Было время, когда Блад, будучи у себя дома, никак не могла понять, откуда, из какого сна или воспоминания раз за разом всплывает эта картина: узкие средневековые улочки, петляющие в тени европейских зданий, а над головой вместо неба - цветные навесы, переходы - своеобразный, будто сшитый из кусочков потолок... Это было здесь, на Рыбной улочке в Брюсселе, где соседствовало столь великое множество ресторанчиков, чье меню в большинстве своем составляли морепродукты и где, должно быть, чудесно провести несколько часов, сбежав от суеты.
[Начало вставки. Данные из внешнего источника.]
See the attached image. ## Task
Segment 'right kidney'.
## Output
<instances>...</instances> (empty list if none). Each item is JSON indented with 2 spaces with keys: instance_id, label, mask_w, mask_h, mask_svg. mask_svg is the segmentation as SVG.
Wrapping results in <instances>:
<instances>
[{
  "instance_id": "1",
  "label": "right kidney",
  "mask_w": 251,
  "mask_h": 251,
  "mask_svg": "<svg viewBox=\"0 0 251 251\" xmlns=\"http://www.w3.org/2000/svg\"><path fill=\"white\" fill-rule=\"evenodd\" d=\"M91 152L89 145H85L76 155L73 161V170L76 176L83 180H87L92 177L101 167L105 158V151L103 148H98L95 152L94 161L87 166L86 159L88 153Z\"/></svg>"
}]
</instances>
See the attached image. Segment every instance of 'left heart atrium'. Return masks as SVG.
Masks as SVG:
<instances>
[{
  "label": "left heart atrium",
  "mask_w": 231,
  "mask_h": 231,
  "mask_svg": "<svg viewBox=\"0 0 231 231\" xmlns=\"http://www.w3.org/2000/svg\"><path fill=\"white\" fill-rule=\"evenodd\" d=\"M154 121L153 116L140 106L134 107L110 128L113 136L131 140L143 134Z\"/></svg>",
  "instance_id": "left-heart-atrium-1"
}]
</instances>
Пожалуй, там было даже лучше, чем в гостиничном номере, но утром путешествие, а с ним и приключения должны были продолжиться, а значит, Блад необходимо было немного отдохнуть...
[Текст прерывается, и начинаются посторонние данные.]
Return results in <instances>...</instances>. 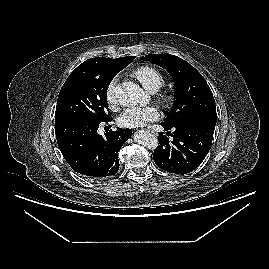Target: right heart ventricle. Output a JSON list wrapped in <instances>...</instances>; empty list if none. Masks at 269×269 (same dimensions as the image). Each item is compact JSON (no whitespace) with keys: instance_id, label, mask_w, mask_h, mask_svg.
Instances as JSON below:
<instances>
[{"instance_id":"e07e8e85","label":"right heart ventricle","mask_w":269,"mask_h":269,"mask_svg":"<svg viewBox=\"0 0 269 269\" xmlns=\"http://www.w3.org/2000/svg\"><path fill=\"white\" fill-rule=\"evenodd\" d=\"M134 74L144 88L150 92L158 91L164 84L162 74L152 66L139 67Z\"/></svg>"}]
</instances>
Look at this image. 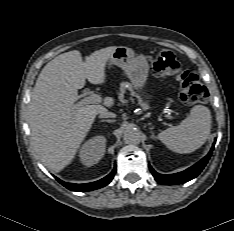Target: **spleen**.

...Даже теперь, как и тогда, сложно понять, почему группе не дали возможности погулять по центральной части города, а повезли вместе с жертвами воровства к посольству, где и предоставили несколько часов свободного времени. И все же это была возможность взглянуть на повседневную, далекую от парадной жизнь Брюсселя, где ряды небольших современных домов-коттеджей сбегали и поднимались по пологим склонам холмов, приглушенно шелестел листвой заросший плющом парк, по водной глади за оградой посольства скользила пара лебедей, а там и тут бросали листья непривычной формы и диковинные плоды местные деревья. Эти крошечные открытия в очередной раз будили в Блад инстинкт искателя диковинок и заставляли вспомнить увлечения иных аристократов и королей, строивших целые оранжерей для привозимых ими из других стран растений. Блад улыбнулась, поймав себя на этом невольном сравнении, и, сжимая в руке необычного вида круглый плод - прощальный подарок Брюсселя, - двинулась дальше по дороге домой.